Winter Semester 2022/2023

Summary

This class is a first introduction to Python programming for Data Science.

Software that needs to be installed on your computer

  • Anaconda Python Distribution
  • git version control. It is recommended that you install git via Anaconda. As soon as you have installed Anaconda, open the Anaconda console and type conda install -c anaconda git. (If you use the default installer for git on Windows, you’ll end up with two different command consoles that use different shells and have different path settings. This would make the workflow described below less coherent.)
  • Alternatively, if you run Linux, you may use your distribution packages for all software. A preliminary list of the relevant software is git, spyder, pytest, sympy, and scipy. These packages should pull in all necessary dependencies. Please check for actual naming of the distribution packages.

Homework submission process

  1. The URL to the assignment will be published to the class.

  2. If you follow the assignment URL, Github will ask you to accept the assignment.
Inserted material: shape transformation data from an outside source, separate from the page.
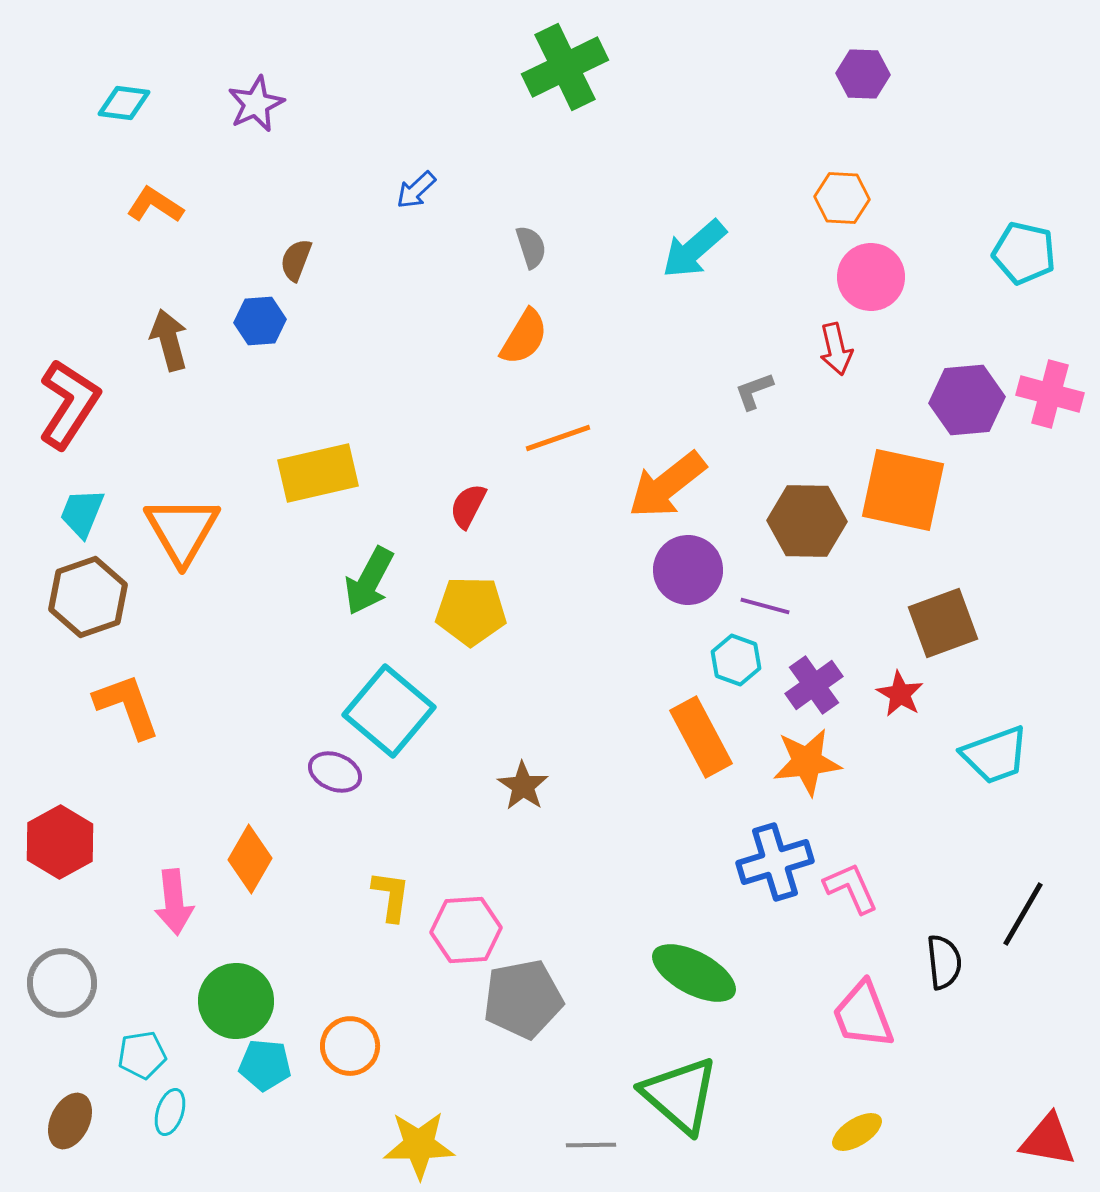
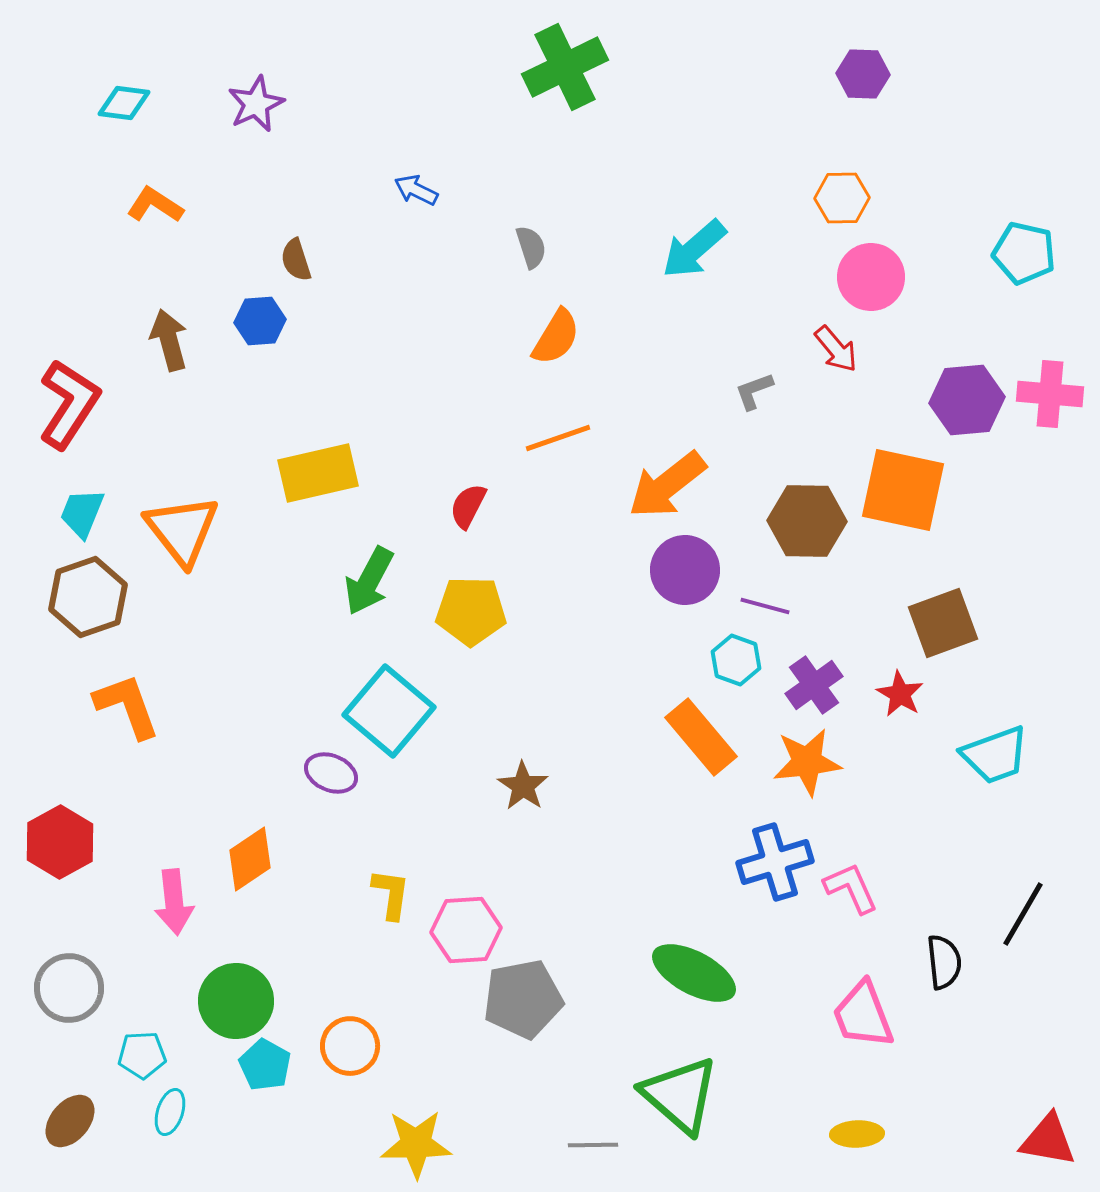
blue arrow at (416, 190): rotated 69 degrees clockwise
orange hexagon at (842, 198): rotated 4 degrees counterclockwise
brown semicircle at (296, 260): rotated 39 degrees counterclockwise
orange semicircle at (524, 337): moved 32 px right
red arrow at (836, 349): rotated 27 degrees counterclockwise
pink cross at (1050, 394): rotated 10 degrees counterclockwise
orange triangle at (182, 530): rotated 8 degrees counterclockwise
purple circle at (688, 570): moved 3 px left
orange rectangle at (701, 737): rotated 12 degrees counterclockwise
purple ellipse at (335, 772): moved 4 px left, 1 px down
orange diamond at (250, 859): rotated 26 degrees clockwise
yellow L-shape at (391, 896): moved 2 px up
gray circle at (62, 983): moved 7 px right, 5 px down
cyan pentagon at (142, 1055): rotated 6 degrees clockwise
cyan pentagon at (265, 1065): rotated 24 degrees clockwise
brown ellipse at (70, 1121): rotated 14 degrees clockwise
yellow ellipse at (857, 1132): moved 2 px down; rotated 30 degrees clockwise
yellow star at (419, 1145): moved 3 px left, 1 px up
gray line at (591, 1145): moved 2 px right
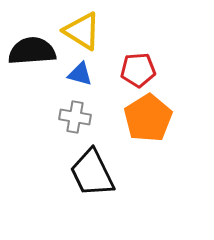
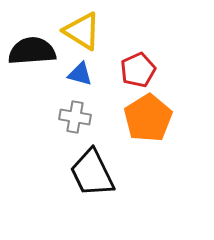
red pentagon: rotated 20 degrees counterclockwise
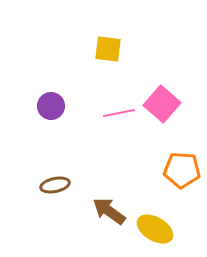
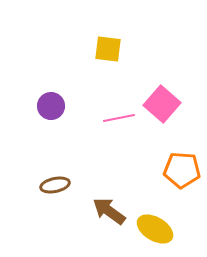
pink line: moved 5 px down
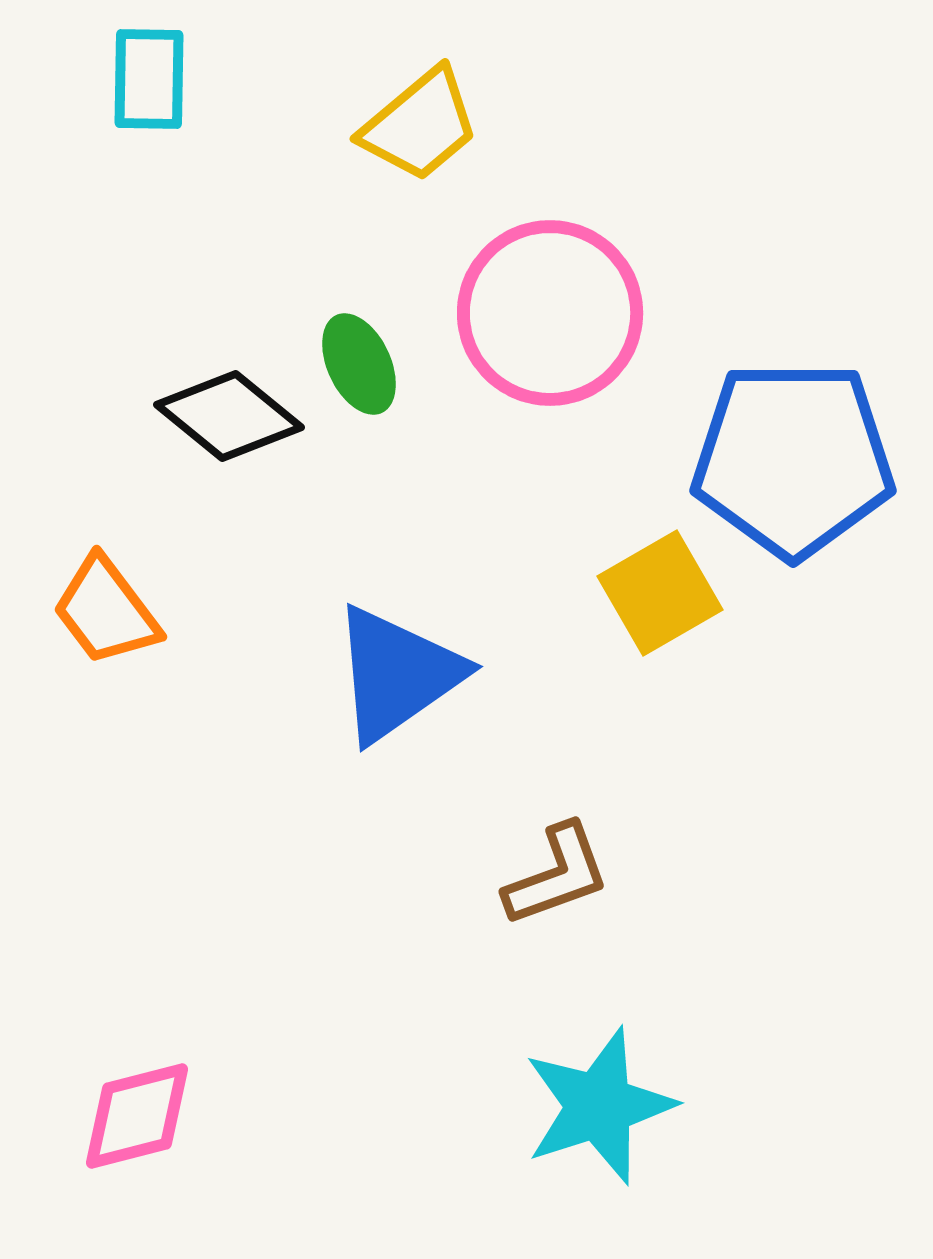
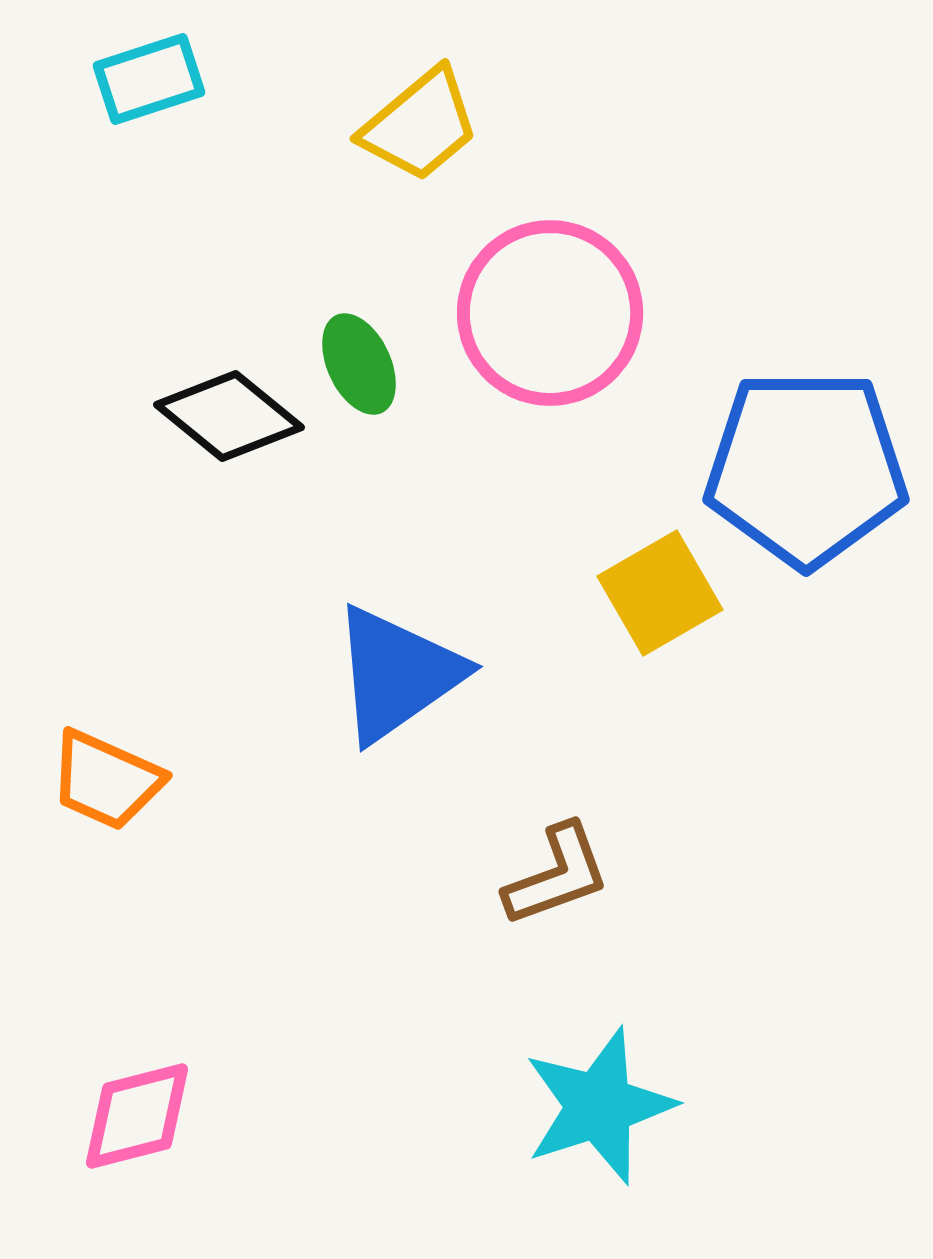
cyan rectangle: rotated 71 degrees clockwise
blue pentagon: moved 13 px right, 9 px down
orange trapezoid: moved 169 px down; rotated 29 degrees counterclockwise
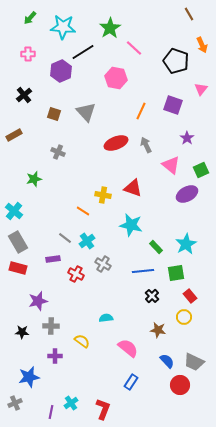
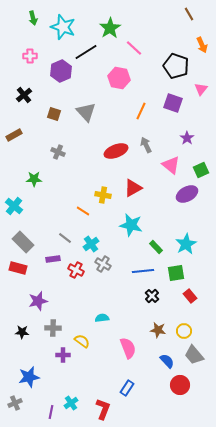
green arrow at (30, 18): moved 3 px right; rotated 56 degrees counterclockwise
cyan star at (63, 27): rotated 15 degrees clockwise
black line at (83, 52): moved 3 px right
pink cross at (28, 54): moved 2 px right, 2 px down
black pentagon at (176, 61): moved 5 px down
pink hexagon at (116, 78): moved 3 px right
purple square at (173, 105): moved 2 px up
red ellipse at (116, 143): moved 8 px down
green star at (34, 179): rotated 14 degrees clockwise
red triangle at (133, 188): rotated 48 degrees counterclockwise
cyan cross at (14, 211): moved 5 px up
cyan cross at (87, 241): moved 4 px right, 3 px down
gray rectangle at (18, 242): moved 5 px right; rotated 15 degrees counterclockwise
red cross at (76, 274): moved 4 px up
yellow circle at (184, 317): moved 14 px down
cyan semicircle at (106, 318): moved 4 px left
gray cross at (51, 326): moved 2 px right, 2 px down
pink semicircle at (128, 348): rotated 30 degrees clockwise
purple cross at (55, 356): moved 8 px right, 1 px up
gray trapezoid at (194, 362): moved 7 px up; rotated 25 degrees clockwise
blue rectangle at (131, 382): moved 4 px left, 6 px down
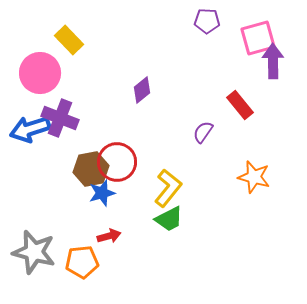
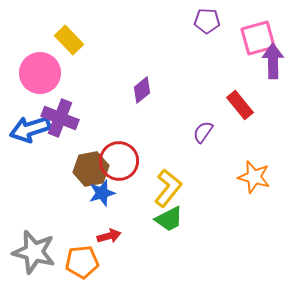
red circle: moved 2 px right, 1 px up
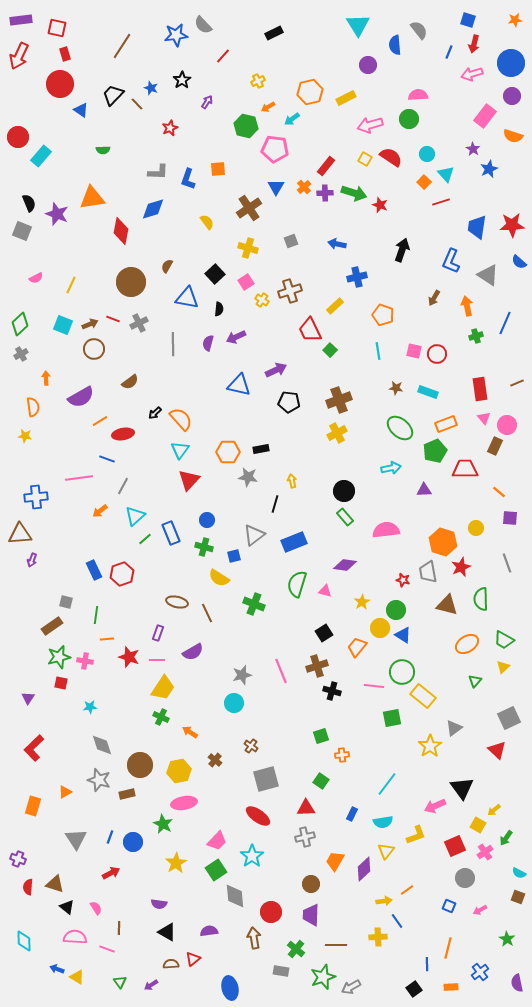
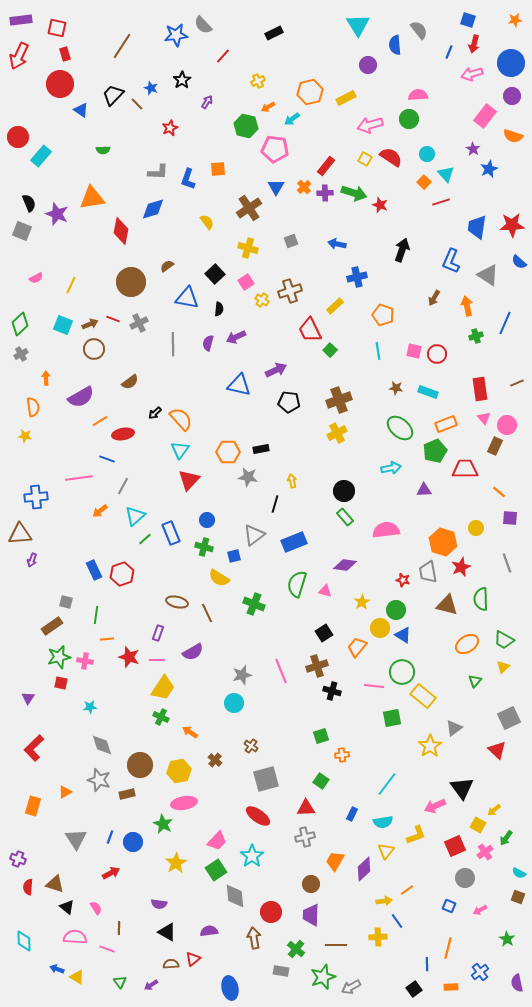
brown semicircle at (167, 266): rotated 24 degrees clockwise
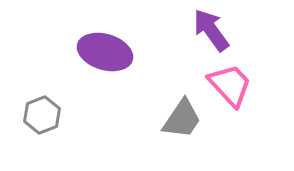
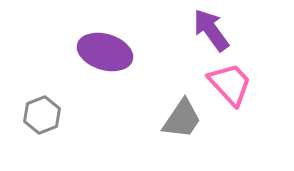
pink trapezoid: moved 1 px up
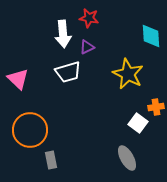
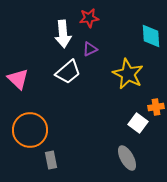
red star: rotated 18 degrees counterclockwise
purple triangle: moved 3 px right, 2 px down
white trapezoid: rotated 24 degrees counterclockwise
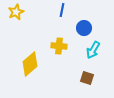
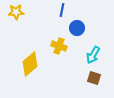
yellow star: rotated 21 degrees clockwise
blue circle: moved 7 px left
yellow cross: rotated 14 degrees clockwise
cyan arrow: moved 5 px down
brown square: moved 7 px right
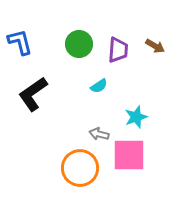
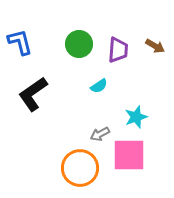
gray arrow: moved 1 px right; rotated 42 degrees counterclockwise
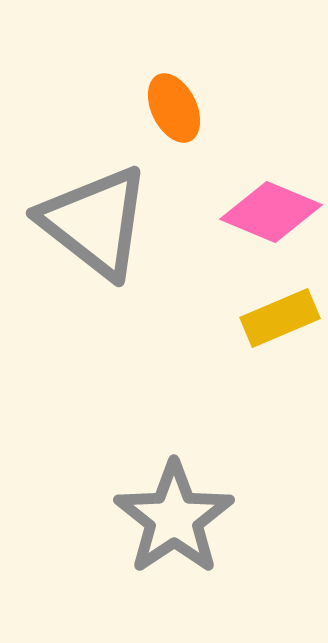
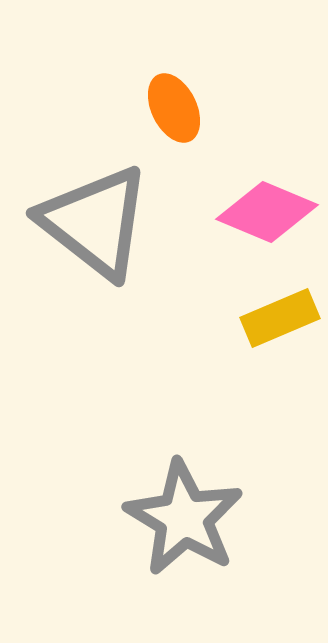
pink diamond: moved 4 px left
gray star: moved 10 px right; rotated 7 degrees counterclockwise
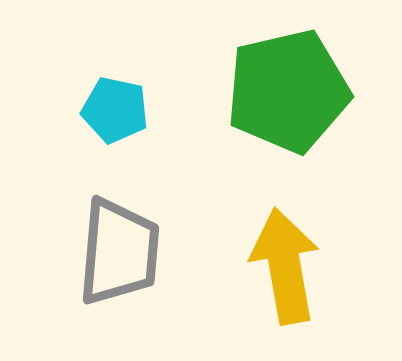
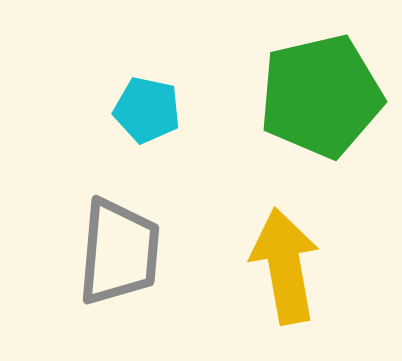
green pentagon: moved 33 px right, 5 px down
cyan pentagon: moved 32 px right
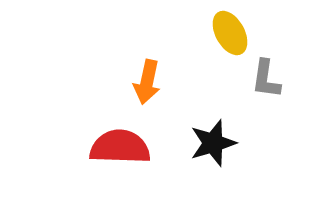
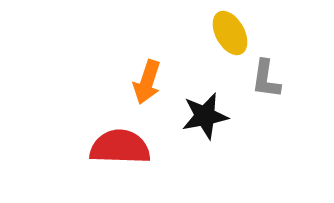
orange arrow: rotated 6 degrees clockwise
black star: moved 8 px left, 27 px up; rotated 6 degrees clockwise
It will also ask you to associate your user name on Github with your real name. Once you accept the assignment invitation, it creates a repository for you and gives you the URL to your own repository.

  3. You can follow your repository URL to view the assignment. However, to do actual work, you will need to clone the repository to your own computer.

  4. Open an Anaconda console (with alternative installations: any console that has git in its path settings). Navigate, if necessary, to an appropriate folder using cd foldername, and type, inserting the URL given by Github:

    git clone https://github.com/KU-MIDS-MO/abcd
  1. Open Spyder, navigate to the new folder created in the previous step, and do your work.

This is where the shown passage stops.